Task instructions
All of the data that follows should be retyped exactly, please, except the pictures.

(Dataset items)
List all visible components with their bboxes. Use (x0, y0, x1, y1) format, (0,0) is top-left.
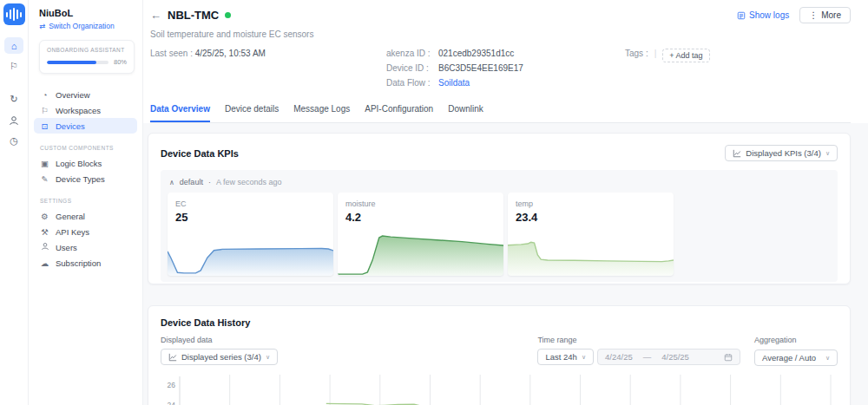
kpi-card-moisture[interactable]: moisture 4.2 (338, 193, 503, 276)
more-button[interactable]: ⋮ More (799, 7, 851, 23)
refresh-icon[interactable]: ↻ (4, 91, 23, 108)
kpi-ec-chart (168, 228, 333, 276)
chevron-down-icon: ∨ (825, 150, 830, 157)
device-id-label: Device ID : (386, 63, 438, 73)
akenza-logo-icon[interactable] (3, 3, 25, 25)
sidebar-item-users[interactable]: Users (34, 239, 137, 255)
kpi-card-title: Device Data KPIs (161, 148, 239, 159)
displayed-series-dropdown[interactable]: Displayed series (3/4) ∨ (161, 349, 278, 365)
app-window: ⌂ ⚐ ↻ ◷ NiuBoL ⇄ Switch Organization ONB… (0, 0, 868, 405)
switch-organization-link[interactable]: ⇄ Switch Organization (34, 22, 137, 30)
device-types-icon: ✎ (40, 174, 49, 184)
kpi-group-panel: ∧ default · A few seconds ago EC 25 mois… (161, 170, 838, 282)
chart-icon (733, 149, 741, 158)
chart-icon (168, 353, 177, 362)
akenza-id-value: 021cedb29351d1cc (438, 49, 514, 58)
onboarding-assistant-card[interactable]: ONBOARDING ASSISTANT 80% (39, 40, 135, 74)
kpi-group-name: default (180, 178, 203, 186)
icon-rail: ⌂ ⚐ ↻ ◷ (0, 0, 29, 405)
clock-icon[interactable]: ◷ (4, 133, 23, 149)
dot-separator: · (208, 178, 211, 186)
section-custom-components: CUSTOM COMPONENTS (40, 145, 137, 151)
time-range-label: Time range (537, 336, 740, 344)
tab-api-configuration[interactable]: API-Configuration (365, 104, 433, 122)
overview-icon: ◔ (40, 90, 49, 100)
logs-icon (737, 11, 746, 20)
kpi-card-ec[interactable]: EC 25 (168, 193, 333, 276)
user-icon[interactable] (4, 112, 23, 128)
sidebar: NiuBoL ⇄ Switch Organization ONBOARDING … (29, 0, 143, 405)
sidebar-item-general[interactable]: ⚙ General (34, 208, 137, 224)
svg-text:26: 26 (168, 381, 176, 389)
device-tabs: Data Overview Device details Message Log… (150, 104, 851, 123)
device-info-row: Last seen : 4/25/25, 10:53 AM akenza ID … (150, 49, 851, 93)
chevron-down-icon: ∨ (582, 354, 586, 361)
tab-downlink[interactable]: Downlink (448, 104, 483, 122)
tab-device-details[interactable]: Device details (225, 104, 279, 122)
device-data-history-card: Device Data History Displayed data Displ… (148, 305, 851, 405)
kpi-moisture-label: moisture (345, 199, 503, 208)
aggregation-select[interactable]: Average / Auto ∨ (754, 349, 838, 366)
kpi-moisture-value: 4.2 (345, 211, 503, 224)
svg-text:24: 24 (168, 401, 176, 405)
content-area: Device Data KPIs Displayed KPIs (3/4) ∨ … (143, 123, 868, 405)
sidebar-item-workspaces[interactable]: ⚐ Workspaces (34, 102, 137, 118)
sidebar-nav: ◔ Overview ⚐ Workspaces ⊡ Devices CUSTOM… (34, 87, 137, 271)
main-area: ← NBL-TMC Show logs ⋮ More Soil temperat… (143, 0, 868, 405)
kpi-moisture-chart (338, 228, 503, 276)
logic-blocks-icon: ▣ (40, 159, 49, 168)
online-status-dot (225, 12, 231, 18)
collapse-icon[interactable]: ∧ (169, 179, 174, 186)
displayed-kpis-dropdown[interactable]: Displayed KPIs (3/4) ∨ (725, 145, 838, 161)
assistant-label: ONBOARDING ASSISTANT (47, 47, 127, 53)
device-name: NBL-TMC (168, 9, 219, 22)
sidebar-item-device-types[interactable]: ✎ Device Types (34, 171, 137, 186)
tags-label: Tags : (625, 49, 648, 58)
time-range-select[interactable]: Last 24h ∨ (537, 349, 594, 365)
last-seen-label: Last seen : (150, 49, 193, 58)
kebab-icon: ⋮ (809, 10, 818, 20)
device-description: Soil temperature and moisture EC sensors (150, 29, 851, 39)
sidebar-item-subscription[interactable]: ☁ Subscription (34, 255, 137, 271)
aggregation-label: Aggregation (754, 336, 838, 344)
show-logs-link[interactable]: Show logs (737, 10, 789, 20)
progress-bar (47, 61, 108, 64)
sidebar-item-api-keys[interactable]: ⚒ API Keys (34, 224, 137, 239)
last-seen-value: 4/25/25, 10:53 AM (195, 49, 266, 58)
data-flow-link[interactable]: Soildata (438, 78, 470, 88)
tab-message-logs[interactable]: Message Logs (293, 104, 350, 122)
data-flow-label: Data Flow : (386, 78, 438, 88)
device-data-kpis-card: Device Data KPIs Displayed KPIs (3/4) ∨ … (148, 133, 851, 284)
workspaces-icon: ⚐ (40, 106, 49, 115)
users-icon (40, 242, 49, 252)
tab-data-overview[interactable]: Data Overview (150, 104, 210, 122)
progress-fill (47, 61, 96, 64)
add-tag-button[interactable]: + Add tag (662, 49, 709, 62)
sidebar-item-overview[interactable]: ◔ Overview (34, 87, 137, 102)
device-header: ← NBL-TMC Show logs ⋮ More Soil temperat… (143, 0, 868, 123)
calendar-icon (724, 353, 733, 362)
displayed-data-label: Displayed data (161, 336, 537, 344)
api-keys-icon: ⚒ (40, 227, 49, 237)
history-chart[interactable]: 262422 (161, 375, 838, 405)
chevron-down-icon: ∨ (266, 354, 270, 361)
sidebar-item-devices[interactable]: ⊡ Devices (34, 118, 137, 134)
kpi-temp-chart (508, 228, 674, 276)
date-range-input[interactable]: 4/24/25 — 4/25/25 (597, 349, 740, 365)
date-range-separator: — (643, 352, 652, 362)
devices-icon: ⊡ (40, 121, 49, 131)
kpi-ec-value: 25 (175, 211, 333, 224)
history-card-title: Device Data History (161, 317, 838, 328)
kpi-card-temp[interactable]: temp 23.4 (508, 193, 674, 276)
org-name: NiuBoL (34, 8, 137, 18)
gear-icon: ⚙ (40, 212, 49, 221)
section-settings: SETTINGS (40, 198, 137, 204)
flag-icon[interactable]: ⚐ (4, 58, 23, 75)
date-to: 4/25/25 (661, 352, 689, 362)
tags-separator: | (654, 49, 657, 58)
kpi-temp-label: temp (516, 199, 674, 208)
sidebar-item-logic-blocks[interactable]: ▣ Logic Blocks (34, 155, 137, 171)
akenza-id-label: akenza ID : (386, 49, 438, 58)
home-icon[interactable]: ⌂ (4, 37, 23, 54)
back-arrow-icon[interactable]: ← (150, 9, 161, 22)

Solution to this exercise
List all visible components with their bboxes. Use (x0, y0, x1, y1) format, (0,0) is top-left.
kpi-card-moisture[interactable]: moisture 4.2 (338, 193, 503, 276)
more-button[interactable]: ⋮ More (799, 7, 851, 23)
refresh-icon[interactable]: ↻ (4, 91, 23, 108)
kpi-ec-chart (168, 228, 333, 276)
chevron-down-icon: ∨ (825, 150, 830, 157)
device-id-label: Device ID : (386, 63, 438, 73)
akenza-logo-icon[interactable] (3, 3, 25, 25)
sidebar-item-users[interactable]: Users (34, 239, 137, 255)
kpi-card-title: Device Data KPIs (161, 148, 239, 159)
displayed-series-dropdown[interactable]: Displayed series (3/4) ∨ (161, 349, 278, 365)
app-window: ⌂ ⚐ ↻ ◷ NiuBoL ⇄ Switch Organization ONB… (0, 0, 868, 405)
switch-organization-link[interactable]: ⇄ Switch Organization (34, 22, 137, 30)
device-types-icon: ✎ (40, 174, 49, 184)
kpi-group-panel: ∧ default · A few seconds ago EC 25 mois… (161, 170, 838, 282)
chart-icon (733, 149, 741, 158)
chart-icon (168, 353, 177, 362)
akenza-id-value: 021cedb29351d1cc (438, 49, 514, 58)
onboarding-assistant-card[interactable]: ONBOARDING ASSISTANT 80% (39, 40, 135, 74)
kpi-group-name: default (180, 178, 203, 186)
icon-rail: ⌂ ⚐ ↻ ◷ (0, 0, 29, 405)
clock-icon[interactable]: ◷ (4, 133, 23, 149)
dot-separator: · (208, 178, 211, 186)
section-custom-components: CUSTOM COMPONENTS (40, 145, 137, 151)
time-range-label: Time range (537, 336, 740, 344)
tab-api-configuration[interactable]: API-Configuration (365, 104, 433, 122)
overview-icon: ◔ (40, 90, 49, 100)
logs-icon (737, 11, 746, 20)
kpi-card-ec[interactable]: EC 25 (168, 193, 333, 276)
user-icon[interactable] (4, 112, 23, 128)
sidebar: NiuBoL ⇄ Switch Organization ONBOARDING … (29, 0, 143, 405)
sidebar-item-general[interactable]: ⚙ General (34, 208, 137, 224)
svg-text:26: 26 (168, 381, 176, 389)
device-tabs: Data Overview Device details Message Log… (150, 104, 851, 123)
device-info-row: Last seen : 4/25/25, 10:53 AM akenza ID … (150, 49, 851, 93)
chevron-down-icon: ∨ (582, 354, 586, 361)
tab-downlink[interactable]: Downlink (448, 104, 483, 122)
tab-device-details[interactable]: Device details (225, 104, 279, 122)
device-data-history-card: Device Data History Displayed data Displ… (148, 305, 851, 405)
kpi-moisture-label: moisture (345, 199, 503, 208)
aggregation-select[interactable]: Average / Auto ∨ (754, 349, 838, 366)
kpi-moisture-value: 4.2 (345, 211, 503, 224)
svg-text:24: 24 (168, 401, 176, 405)
content-area: Device Data KPIs Displayed KPIs (3/4) ∨ … (143, 123, 868, 405)
sidebar-item-workspaces[interactable]: ⚐ Workspaces (34, 102, 137, 118)
sidebar-nav: ◔ Overview ⚐ Workspaces ⊡ Devices CUSTOM… (34, 87, 137, 271)
main-area: ← NBL-TMC Show logs ⋮ More Soil temperat… (143, 0, 868, 405)
kpi-moisture-chart (338, 228, 503, 276)
logic-blocks-icon: ▣ (40, 159, 49, 168)
online-status-dot (225, 12, 231, 18)
collapse-icon[interactable]: ∧ (169, 179, 174, 186)
displayed-kpis-dropdown[interactable]: Displayed KPIs (3/4) ∨ (725, 145, 838, 161)
assistant-label: ONBOARDING ASSISTANT (47, 47, 127, 53)
device-name: NBL-TMC (168, 9, 219, 22)
sidebar-item-device-types[interactable]: ✎ Device Types (34, 171, 137, 186)
tags-label: Tags : (625, 49, 648, 58)
time-range-select[interactable]: Last 24h ∨ (537, 349, 594, 365)
last-seen-label: Last seen : (150, 49, 193, 58)
kebab-icon: ⋮ (809, 10, 818, 20)
device-description: Soil temperature and moisture EC sensors (150, 29, 851, 39)
sidebar-item-subscription[interactable]: ☁ Subscription (34, 255, 137, 271)
aggregation-label: Aggregation (754, 336, 838, 344)
show-logs-link[interactable]: Show logs (737, 10, 789, 20)
progress-bar (47, 61, 108, 64)
sidebar-item-api-keys[interactable]: ⚒ API Keys (34, 224, 137, 239)
last-seen-value: 4/25/25, 10:53 AM (195, 49, 266, 58)
data-flow-link[interactable]: Soildata (438, 78, 470, 88)
tab-message-logs[interactable]: Message Logs (293, 104, 350, 122)
data-flow-label: Data Flow : (386, 78, 438, 88)
device-data-kpis-card: Device Data KPIs Displayed KPIs (3/4) ∨ … (148, 133, 851, 284)
workspaces-icon: ⚐ (40, 106, 49, 115)
users-icon (40, 242, 49, 252)
tab-data-overview[interactable]: Data Overview (150, 104, 210, 122)
progress-fill (47, 61, 96, 64)
add-tag-button[interactable]: + Add tag (662, 49, 709, 62)
sidebar-item-overview[interactable]: ◔ Overview (34, 87, 137, 102)
device-header: ← NBL-TMC Show logs ⋮ More Soil temperat… (143, 0, 868, 123)
calendar-icon (724, 353, 733, 362)
displayed-data-label: Displayed data (161, 336, 537, 344)
api-keys-icon: ⚒ (40, 227, 49, 237)
history-chart[interactable]: 262422 (161, 375, 838, 405)
chevron-down-icon: ∨ (266, 354, 270, 361)
sidebar-item-devices[interactable]: ⊡ Devices (34, 118, 137, 134)
kpi-temp-chart (508, 228, 674, 276)
date-range-input[interactable]: 4/24/25 — 4/25/25 (597, 349, 740, 365)
date-range-separator: — (643, 352, 652, 362)
devices-icon: ⊡ (40, 121, 49, 131)
kpi-ec-value: 25 (175, 211, 333, 224)
history-card-title: Device Data History (161, 317, 838, 328)
kpi-card-temp[interactable]: temp 23.4 (508, 193, 674, 276)
org-name: NiuBoL (34, 8, 137, 18)
gear-icon: ⚙ (40, 212, 49, 221)
section-settings: SETTINGS (40, 198, 137, 204)
flag-icon[interactable]: ⚐ (4, 58, 23, 75)
date-to: 4/25/25 (661, 352, 689, 362)
tags-separator: | (654, 49, 657, 58)
kpi-temp-label: temp (516, 199, 674, 208)
sidebar-item-logic-blocks[interactable]: ▣ Logic Blocks (34, 155, 137, 171)
akenza-id-label: akenza ID : (386, 49, 438, 58)
home-icon[interactable]: ⌂ (4, 37, 23, 54)
back-arrow-icon[interactable]: ← (150, 9, 161, 22)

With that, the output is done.